One of three films by director Sadao Yamanako in 1937 (he died in 1938 after having been drafted into the army). Set in 18th century Japan, it will contain many images familiar in Japanese cinema - tight sets, a sense of claustrophobic community with much of the action taking place in one narrow little street or tenement block, the camera shooting down streets emphasising the congestion and lack of privacy. And there will be rain. As a Scot, I'm aware that we constantly complain about the rain - the Japanese cinema celebrates it, it is a regular feature in Japanese films, a recognition that the climate and nature are essential to our being and cannot be excluded from life.
'Humanity and Paper Balloons' is a little cameo drama, an exploration of the struggle ordinary people face in making a living. It features a small community, the individuals and families who rent rooms or apartments from a single, slum landlord, their accommodation built round a small court or close rather than a 'street'. We begin with a suicide - an old samurai, down on his luck, too old to work at his profession, stripped of any role: he can't even take the 'honourable' way out because he has pawned his sword, so has to hang himself.

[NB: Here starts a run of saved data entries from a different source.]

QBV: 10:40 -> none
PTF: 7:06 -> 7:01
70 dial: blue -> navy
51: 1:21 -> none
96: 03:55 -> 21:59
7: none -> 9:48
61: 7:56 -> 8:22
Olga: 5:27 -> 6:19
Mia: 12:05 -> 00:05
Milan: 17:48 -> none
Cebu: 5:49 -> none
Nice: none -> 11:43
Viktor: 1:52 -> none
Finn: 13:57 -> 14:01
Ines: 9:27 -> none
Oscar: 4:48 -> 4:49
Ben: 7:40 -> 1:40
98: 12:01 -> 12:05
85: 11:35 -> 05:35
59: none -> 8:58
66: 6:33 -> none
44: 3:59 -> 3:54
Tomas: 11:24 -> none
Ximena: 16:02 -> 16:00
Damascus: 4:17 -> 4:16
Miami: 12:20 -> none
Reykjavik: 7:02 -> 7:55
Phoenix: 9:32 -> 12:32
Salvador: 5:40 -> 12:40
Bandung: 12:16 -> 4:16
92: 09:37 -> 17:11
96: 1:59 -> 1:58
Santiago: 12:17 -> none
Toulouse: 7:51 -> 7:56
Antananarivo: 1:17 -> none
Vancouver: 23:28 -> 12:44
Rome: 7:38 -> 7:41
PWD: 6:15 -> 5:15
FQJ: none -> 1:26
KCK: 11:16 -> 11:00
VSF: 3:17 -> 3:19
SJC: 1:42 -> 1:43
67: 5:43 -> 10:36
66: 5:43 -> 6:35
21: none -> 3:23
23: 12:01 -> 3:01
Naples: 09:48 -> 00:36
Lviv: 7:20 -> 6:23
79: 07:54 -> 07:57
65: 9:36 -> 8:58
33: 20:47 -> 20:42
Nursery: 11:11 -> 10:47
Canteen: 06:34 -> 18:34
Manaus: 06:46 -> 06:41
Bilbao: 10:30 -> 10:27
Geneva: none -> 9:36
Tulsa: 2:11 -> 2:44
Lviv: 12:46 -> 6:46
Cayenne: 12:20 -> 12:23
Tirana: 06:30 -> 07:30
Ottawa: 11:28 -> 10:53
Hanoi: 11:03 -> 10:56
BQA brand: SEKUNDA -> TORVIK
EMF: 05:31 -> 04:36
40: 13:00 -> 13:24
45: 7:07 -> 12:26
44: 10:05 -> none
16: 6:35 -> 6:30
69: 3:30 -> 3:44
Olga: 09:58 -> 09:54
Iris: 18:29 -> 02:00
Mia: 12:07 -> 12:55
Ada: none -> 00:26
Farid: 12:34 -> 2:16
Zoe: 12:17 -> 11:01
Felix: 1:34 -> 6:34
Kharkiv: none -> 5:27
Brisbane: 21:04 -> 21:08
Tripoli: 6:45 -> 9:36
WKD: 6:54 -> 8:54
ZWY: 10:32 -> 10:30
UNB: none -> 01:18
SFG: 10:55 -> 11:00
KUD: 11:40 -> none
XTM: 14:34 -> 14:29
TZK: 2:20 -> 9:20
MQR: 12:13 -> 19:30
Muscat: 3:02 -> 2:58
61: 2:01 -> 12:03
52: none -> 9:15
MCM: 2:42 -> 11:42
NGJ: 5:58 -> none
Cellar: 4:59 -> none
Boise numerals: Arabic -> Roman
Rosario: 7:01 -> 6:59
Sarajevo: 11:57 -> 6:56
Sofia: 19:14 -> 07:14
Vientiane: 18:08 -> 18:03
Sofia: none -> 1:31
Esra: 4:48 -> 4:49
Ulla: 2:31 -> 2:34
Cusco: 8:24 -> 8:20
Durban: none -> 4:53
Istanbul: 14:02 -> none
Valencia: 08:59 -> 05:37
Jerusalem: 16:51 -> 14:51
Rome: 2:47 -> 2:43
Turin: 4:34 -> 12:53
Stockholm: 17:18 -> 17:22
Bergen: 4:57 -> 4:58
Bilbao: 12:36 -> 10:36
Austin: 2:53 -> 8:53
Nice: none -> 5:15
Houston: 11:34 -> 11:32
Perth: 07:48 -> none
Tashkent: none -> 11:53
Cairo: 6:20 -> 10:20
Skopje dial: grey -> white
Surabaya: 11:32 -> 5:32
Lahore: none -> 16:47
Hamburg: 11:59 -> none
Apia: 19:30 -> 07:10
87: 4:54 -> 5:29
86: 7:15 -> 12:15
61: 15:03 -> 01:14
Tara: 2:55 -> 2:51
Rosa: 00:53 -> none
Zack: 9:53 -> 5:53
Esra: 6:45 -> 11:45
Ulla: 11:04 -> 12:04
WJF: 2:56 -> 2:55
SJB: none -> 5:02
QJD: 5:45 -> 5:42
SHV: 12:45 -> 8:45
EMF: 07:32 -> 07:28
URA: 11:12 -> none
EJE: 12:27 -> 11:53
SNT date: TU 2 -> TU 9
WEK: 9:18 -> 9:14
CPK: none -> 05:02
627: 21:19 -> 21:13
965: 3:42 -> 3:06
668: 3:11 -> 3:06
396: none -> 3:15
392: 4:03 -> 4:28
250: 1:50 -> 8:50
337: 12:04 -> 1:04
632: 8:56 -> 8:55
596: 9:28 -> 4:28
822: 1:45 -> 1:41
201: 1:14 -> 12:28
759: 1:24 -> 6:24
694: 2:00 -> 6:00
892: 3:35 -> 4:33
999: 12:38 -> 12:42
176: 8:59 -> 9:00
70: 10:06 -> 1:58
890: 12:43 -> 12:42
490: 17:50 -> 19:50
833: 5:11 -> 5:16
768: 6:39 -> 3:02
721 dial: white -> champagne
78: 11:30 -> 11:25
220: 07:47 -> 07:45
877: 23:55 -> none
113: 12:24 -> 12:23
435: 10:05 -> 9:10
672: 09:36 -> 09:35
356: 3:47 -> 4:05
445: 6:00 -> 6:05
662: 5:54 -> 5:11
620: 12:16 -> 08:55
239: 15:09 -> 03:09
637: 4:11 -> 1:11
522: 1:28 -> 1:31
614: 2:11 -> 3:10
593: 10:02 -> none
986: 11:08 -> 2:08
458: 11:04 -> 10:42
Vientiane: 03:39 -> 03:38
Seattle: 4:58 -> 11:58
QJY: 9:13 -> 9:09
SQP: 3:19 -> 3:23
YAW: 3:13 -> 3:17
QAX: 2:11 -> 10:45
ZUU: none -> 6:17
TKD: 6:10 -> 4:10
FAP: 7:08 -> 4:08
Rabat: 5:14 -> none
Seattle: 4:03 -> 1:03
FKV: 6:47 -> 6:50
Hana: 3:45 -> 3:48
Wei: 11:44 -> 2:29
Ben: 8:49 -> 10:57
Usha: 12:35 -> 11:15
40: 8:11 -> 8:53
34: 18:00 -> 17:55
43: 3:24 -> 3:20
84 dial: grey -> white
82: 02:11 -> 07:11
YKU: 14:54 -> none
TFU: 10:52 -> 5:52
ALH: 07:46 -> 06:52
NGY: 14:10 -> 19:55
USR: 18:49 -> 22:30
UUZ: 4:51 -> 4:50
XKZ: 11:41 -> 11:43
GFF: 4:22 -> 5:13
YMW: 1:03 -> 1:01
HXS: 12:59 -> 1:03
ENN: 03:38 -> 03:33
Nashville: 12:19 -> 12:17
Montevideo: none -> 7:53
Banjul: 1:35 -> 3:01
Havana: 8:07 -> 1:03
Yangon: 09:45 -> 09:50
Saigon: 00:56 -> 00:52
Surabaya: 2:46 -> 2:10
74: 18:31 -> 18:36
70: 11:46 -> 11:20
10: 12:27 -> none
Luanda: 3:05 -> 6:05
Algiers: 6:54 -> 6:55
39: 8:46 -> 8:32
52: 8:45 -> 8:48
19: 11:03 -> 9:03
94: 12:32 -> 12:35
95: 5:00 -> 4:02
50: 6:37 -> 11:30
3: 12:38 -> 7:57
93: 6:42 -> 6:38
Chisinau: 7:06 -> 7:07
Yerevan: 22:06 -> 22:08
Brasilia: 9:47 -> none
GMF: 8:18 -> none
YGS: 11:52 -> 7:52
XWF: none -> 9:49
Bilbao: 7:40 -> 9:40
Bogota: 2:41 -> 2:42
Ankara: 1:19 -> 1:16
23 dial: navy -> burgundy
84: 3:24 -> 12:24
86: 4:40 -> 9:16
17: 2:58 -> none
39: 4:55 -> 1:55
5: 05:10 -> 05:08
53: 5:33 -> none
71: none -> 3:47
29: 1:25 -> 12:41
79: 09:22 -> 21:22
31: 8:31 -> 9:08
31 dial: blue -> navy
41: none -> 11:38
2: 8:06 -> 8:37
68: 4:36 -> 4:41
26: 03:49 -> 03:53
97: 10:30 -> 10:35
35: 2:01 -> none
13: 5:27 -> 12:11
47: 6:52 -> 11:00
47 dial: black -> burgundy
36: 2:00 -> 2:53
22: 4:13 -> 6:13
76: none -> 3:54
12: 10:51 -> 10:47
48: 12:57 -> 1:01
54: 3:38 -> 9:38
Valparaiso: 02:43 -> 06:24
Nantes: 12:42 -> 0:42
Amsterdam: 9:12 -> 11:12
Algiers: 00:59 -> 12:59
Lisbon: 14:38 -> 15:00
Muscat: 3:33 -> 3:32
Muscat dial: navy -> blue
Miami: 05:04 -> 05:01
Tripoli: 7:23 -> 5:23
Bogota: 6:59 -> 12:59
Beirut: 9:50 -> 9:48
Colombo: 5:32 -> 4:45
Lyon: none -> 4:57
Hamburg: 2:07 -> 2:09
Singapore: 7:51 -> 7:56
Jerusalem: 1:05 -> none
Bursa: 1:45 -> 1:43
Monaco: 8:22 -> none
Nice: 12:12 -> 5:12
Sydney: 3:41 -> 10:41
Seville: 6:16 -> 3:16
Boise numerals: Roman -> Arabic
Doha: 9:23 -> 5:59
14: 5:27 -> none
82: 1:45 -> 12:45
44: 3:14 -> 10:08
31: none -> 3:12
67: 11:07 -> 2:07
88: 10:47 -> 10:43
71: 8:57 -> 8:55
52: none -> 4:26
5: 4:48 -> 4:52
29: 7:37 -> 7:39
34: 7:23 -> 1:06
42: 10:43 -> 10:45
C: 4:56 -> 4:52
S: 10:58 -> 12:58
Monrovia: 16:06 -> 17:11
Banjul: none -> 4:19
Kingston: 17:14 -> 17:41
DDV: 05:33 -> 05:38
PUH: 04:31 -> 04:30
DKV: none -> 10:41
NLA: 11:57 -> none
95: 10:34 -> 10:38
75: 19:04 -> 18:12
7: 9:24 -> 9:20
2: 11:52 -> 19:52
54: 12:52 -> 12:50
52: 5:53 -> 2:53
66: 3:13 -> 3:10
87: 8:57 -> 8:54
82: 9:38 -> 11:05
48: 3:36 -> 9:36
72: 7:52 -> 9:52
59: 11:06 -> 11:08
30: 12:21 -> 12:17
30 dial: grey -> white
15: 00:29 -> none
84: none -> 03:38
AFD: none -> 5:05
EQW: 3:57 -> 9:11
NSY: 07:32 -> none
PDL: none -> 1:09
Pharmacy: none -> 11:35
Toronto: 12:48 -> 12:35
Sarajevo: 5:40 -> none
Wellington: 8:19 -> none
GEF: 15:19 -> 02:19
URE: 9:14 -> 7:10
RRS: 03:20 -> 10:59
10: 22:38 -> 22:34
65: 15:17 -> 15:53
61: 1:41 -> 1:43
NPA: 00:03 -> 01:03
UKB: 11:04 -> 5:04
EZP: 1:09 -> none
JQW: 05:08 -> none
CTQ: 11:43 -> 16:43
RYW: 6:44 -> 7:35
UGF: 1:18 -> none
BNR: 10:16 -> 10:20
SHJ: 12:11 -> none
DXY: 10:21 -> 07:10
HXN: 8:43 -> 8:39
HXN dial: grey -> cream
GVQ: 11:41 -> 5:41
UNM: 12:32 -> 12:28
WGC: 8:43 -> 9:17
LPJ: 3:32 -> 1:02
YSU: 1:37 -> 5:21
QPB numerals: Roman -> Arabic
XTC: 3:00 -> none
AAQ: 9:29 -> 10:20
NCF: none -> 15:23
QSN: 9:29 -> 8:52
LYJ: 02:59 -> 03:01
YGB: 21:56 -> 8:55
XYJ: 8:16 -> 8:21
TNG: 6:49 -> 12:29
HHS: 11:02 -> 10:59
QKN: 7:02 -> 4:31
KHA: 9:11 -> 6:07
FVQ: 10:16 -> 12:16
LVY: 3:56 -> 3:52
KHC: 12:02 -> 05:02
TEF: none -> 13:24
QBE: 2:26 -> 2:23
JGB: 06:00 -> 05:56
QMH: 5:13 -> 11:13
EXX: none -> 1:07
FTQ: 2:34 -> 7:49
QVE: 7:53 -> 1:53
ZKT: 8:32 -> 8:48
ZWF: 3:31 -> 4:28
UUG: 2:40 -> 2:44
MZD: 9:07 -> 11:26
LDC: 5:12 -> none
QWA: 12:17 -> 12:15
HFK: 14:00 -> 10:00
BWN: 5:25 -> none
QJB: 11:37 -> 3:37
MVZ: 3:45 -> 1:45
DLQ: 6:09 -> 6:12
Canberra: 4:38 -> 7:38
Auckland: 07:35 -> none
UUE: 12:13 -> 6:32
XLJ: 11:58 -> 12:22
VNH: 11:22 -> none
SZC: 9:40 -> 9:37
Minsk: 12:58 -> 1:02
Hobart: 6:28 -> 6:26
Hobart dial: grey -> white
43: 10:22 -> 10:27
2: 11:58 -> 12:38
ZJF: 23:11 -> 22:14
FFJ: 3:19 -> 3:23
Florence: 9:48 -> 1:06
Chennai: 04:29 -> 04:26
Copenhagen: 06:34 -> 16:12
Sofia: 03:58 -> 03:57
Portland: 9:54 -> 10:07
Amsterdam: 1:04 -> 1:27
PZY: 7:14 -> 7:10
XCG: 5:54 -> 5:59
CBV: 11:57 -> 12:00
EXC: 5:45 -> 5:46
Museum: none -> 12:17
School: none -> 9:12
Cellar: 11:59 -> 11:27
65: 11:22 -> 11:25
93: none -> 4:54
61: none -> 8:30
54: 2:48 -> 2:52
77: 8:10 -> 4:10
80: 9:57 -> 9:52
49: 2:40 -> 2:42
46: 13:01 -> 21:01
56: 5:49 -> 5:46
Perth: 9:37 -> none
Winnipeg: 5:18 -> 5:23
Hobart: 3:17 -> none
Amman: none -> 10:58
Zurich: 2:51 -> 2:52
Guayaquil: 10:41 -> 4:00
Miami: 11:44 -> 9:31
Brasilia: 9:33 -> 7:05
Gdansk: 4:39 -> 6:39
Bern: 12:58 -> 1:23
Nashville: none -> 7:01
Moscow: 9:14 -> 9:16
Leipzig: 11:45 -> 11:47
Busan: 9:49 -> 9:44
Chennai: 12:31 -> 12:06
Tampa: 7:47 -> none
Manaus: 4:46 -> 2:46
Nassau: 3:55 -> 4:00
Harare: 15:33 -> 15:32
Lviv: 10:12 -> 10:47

This is a community of street traders, ne'er do wells and drinkers, and hard working but impecunious families. Central to the plot is the gambler-come-hairdresser, Shinza (the film is based on a Japanese drama called "Shinza the barber"), and a down-on-his-luck samurai whose wife earns a living making paper balloons. The film will use the visual analogy of the balloons being at the mercy of wind and rain in the way the poor are at the mercy of the rich, the powerful, and the gangster. Honour, and the abuse of honour, will be a feature of the film, but underpinning it is a critical take on society - Japanese society in the 1930's was militaristic, rigid, formalistic, organised ... yet here were have a picture of a chaotic society, where the ruling classes abuse power, manipulate, lose control, make mistakes, find themselves forced to accede to the demands of lower classes.
It's a tragic film, with touching insights into the human condition. The poor and the ne'er-do-wells can demonstrate decency and courage, it's not the monopoly of the nobility or the warrior classes. And there's humour, largely in the shape of a blind man who sees more than people suppose. Beautifully filmed - tight, compact, on a human scale - and moving at a human pace, the drama largely unfolding in the second half of the film after the characters and situations have been established. It's a gripping, entertaining film and, despite its 1937 vintage, it has stood the test of time very well - it is an 18th century costume drama, but direction and acting remain vibrant (so many Western films of the 1930's have aged dramatically).
Only three of Yamanako's twenty or thirty films have survived and this is well worth watching, not just if you are a film buff but if you simply enjoy a good story, well told. The restoration of the film is excellent - picture and sound quality are good - and the narrative quality and performances of a fine cast will keep you watching. Simple, charming, and delightful.